ASSESSMENT TO ENSURE QUALITY PRACTICE

What is Authentic Assessment?

“Assessment is authentic,” says Grant Wiggins, researcher and consultant, “when we directly examine student performance on worthy intellectual tasks. Traditional assessment, by contrast, relies on indirect or proxy ‘items’—efficient, simplistic substitutes from which we think valid inferences can be made about the student’s performance at those valued challenges.”

According to Wiggins, authentic assessment has the following characteristics.

  1. Authentic assessments require students to be effective performers with acquired knowledge.
  2. Authentic assessments present the student with the full array of tasks that mirror the priorities and challenges found in the best instructional activities: conducting research, writing, revising and discussing papers, analyzing political events, collaborating on a debate, etc.
  3. Authentic assessments attend to whether the student can craft polished, thorough and justifiable answers, performances or products.
  4. Authentic assessment achieves validity and reliability by emphasizing and standardizing the appropriate criteria for scoring the varied products.
  5. “Test validity” criteria are met by virtue of the authentic assessment simulation of real-world “tests” of ability.
  6. Authentic tasks involve “ill-structured” challenges and roles that help students rehearse for the complex ambiguities of the “game” of adult and professional life.
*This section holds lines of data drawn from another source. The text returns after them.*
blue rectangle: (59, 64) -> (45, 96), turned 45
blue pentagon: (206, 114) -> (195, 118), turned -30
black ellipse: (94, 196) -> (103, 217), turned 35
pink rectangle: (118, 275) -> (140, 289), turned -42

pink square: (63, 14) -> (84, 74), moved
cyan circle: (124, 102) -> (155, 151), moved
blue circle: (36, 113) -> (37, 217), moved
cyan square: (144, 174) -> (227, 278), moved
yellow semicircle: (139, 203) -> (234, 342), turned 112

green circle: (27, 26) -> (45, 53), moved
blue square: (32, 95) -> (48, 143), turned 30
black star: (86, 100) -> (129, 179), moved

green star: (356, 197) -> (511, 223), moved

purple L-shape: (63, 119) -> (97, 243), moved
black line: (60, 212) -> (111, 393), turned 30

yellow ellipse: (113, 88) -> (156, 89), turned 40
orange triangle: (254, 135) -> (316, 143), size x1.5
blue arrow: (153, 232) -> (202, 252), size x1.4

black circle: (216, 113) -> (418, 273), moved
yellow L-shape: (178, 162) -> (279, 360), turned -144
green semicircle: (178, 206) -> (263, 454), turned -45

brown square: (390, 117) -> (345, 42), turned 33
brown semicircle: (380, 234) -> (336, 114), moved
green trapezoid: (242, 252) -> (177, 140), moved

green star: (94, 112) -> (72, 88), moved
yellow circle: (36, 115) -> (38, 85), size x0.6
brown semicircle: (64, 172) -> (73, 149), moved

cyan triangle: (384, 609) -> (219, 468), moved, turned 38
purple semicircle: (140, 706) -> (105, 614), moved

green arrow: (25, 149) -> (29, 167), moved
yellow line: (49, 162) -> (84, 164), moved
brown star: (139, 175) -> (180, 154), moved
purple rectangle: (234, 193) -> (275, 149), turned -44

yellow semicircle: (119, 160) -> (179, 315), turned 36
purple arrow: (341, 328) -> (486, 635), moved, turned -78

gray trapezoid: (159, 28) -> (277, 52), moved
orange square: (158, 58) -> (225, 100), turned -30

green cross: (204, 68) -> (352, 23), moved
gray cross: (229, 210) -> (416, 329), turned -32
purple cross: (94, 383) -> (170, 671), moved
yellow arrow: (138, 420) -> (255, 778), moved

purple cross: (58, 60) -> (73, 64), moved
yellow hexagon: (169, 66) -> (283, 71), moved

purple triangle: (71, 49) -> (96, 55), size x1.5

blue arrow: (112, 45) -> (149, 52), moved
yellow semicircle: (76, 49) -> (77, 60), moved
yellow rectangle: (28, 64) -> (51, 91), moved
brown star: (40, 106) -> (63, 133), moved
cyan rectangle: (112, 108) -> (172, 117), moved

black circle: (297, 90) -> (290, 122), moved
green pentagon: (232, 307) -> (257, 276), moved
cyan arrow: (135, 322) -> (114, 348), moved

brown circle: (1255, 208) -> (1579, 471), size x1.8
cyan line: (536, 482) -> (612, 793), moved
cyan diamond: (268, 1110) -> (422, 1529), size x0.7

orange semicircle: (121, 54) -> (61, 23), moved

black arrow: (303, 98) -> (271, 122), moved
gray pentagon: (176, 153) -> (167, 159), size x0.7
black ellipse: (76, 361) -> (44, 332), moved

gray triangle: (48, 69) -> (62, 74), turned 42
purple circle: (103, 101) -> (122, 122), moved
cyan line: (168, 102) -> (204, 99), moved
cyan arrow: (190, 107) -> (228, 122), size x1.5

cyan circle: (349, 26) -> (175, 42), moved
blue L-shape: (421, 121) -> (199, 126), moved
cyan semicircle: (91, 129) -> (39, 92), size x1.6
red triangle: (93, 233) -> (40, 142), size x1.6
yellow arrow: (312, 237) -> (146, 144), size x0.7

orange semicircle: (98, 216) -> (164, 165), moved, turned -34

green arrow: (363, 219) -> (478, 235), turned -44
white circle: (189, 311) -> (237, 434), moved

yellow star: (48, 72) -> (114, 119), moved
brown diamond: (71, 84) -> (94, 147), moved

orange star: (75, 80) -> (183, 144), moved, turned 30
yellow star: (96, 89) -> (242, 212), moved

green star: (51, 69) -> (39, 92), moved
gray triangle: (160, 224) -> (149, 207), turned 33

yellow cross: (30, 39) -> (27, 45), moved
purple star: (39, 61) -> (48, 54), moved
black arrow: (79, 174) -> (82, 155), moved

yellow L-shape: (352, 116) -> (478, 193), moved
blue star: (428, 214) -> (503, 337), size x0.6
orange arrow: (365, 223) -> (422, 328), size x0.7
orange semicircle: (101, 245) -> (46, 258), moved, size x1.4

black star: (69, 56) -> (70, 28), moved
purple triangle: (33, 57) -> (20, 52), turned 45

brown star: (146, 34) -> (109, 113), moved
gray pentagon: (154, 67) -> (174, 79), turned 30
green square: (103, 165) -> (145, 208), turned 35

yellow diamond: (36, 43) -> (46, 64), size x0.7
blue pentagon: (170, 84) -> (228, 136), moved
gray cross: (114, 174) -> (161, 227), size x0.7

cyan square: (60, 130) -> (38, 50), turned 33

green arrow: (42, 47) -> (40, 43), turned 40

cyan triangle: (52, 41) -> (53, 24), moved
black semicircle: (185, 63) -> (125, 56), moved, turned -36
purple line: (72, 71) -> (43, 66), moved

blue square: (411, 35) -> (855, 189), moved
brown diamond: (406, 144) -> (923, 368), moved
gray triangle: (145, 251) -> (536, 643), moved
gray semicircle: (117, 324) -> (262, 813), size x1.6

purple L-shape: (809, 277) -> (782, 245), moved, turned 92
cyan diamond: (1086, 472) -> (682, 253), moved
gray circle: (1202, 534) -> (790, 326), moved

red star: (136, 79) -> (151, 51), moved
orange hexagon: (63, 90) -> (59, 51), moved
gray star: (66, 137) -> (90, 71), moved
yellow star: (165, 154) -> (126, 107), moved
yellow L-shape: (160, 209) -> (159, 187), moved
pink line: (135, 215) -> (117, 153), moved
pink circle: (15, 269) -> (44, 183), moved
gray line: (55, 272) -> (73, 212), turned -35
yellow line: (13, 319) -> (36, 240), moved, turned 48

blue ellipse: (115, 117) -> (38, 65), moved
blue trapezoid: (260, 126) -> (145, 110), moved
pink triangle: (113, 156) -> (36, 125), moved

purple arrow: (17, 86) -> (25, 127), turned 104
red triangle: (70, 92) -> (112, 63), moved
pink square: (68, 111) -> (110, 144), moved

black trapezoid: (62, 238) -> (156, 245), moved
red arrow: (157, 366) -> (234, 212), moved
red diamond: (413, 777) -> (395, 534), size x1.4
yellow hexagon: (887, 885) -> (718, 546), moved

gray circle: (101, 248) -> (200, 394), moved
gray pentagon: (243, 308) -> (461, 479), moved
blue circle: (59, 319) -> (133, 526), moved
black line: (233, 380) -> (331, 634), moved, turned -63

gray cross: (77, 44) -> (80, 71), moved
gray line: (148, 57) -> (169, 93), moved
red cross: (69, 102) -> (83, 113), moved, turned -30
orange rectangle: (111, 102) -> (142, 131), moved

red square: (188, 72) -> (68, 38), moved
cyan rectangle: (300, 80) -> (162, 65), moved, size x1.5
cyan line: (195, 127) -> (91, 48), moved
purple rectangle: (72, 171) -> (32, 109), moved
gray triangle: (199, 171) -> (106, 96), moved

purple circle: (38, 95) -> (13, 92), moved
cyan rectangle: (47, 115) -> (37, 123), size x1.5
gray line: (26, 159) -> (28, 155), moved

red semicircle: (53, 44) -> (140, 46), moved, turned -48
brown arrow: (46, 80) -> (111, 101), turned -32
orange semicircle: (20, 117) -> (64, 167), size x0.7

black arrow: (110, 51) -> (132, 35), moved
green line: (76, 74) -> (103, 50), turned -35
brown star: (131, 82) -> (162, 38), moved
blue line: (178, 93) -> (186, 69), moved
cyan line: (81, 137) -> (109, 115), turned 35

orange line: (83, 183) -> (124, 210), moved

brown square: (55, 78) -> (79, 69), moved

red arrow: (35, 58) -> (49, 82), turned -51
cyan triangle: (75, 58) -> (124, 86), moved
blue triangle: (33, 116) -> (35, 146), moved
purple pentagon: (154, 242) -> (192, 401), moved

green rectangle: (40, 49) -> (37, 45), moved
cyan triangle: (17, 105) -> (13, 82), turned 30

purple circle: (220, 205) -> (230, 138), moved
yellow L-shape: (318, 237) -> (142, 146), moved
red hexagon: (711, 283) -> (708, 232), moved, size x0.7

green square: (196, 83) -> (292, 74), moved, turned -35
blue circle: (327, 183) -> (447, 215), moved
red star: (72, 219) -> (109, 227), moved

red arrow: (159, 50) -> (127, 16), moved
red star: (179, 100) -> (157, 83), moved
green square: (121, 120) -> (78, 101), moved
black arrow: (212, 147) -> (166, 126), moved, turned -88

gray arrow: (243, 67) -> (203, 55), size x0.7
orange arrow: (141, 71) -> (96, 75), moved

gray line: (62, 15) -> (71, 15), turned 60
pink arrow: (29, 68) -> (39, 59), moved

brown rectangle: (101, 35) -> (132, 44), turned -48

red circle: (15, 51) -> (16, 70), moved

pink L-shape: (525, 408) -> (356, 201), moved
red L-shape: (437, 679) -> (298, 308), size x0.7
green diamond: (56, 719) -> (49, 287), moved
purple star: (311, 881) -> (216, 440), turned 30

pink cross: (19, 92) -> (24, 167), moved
“A move toward more authentic tasks and outcomes thus improves teaching and learning”, says Grant Wiggins. “Students have greater clarity about their obligations (and are asked to master more engaging tasks) and teachers can obtain results that are both meaningful and useful for improving instruction. If our aim is merely to monitor performance then conventional testing is probably adequate. If our aim is to improve performance across the board then the tests must be composed of exemplary tasks, criteria and standards.”
More information.

Authentic assessment can also be called “performance-based assessment.” It evaluates not only what students know, but what they can do with their knowledge. High quality project-based learning and community- and work-based learning inherently include performance-based assessment. In both the Amador Valley High School and the Irvington High School Senior Projects, cited under examples in the school-based learning section, students are required to present their work publicly and community members participate in the assessment process. In worksite settings, students receive continual feedback and culminating “performance-based assessments” from their worksite supervisors.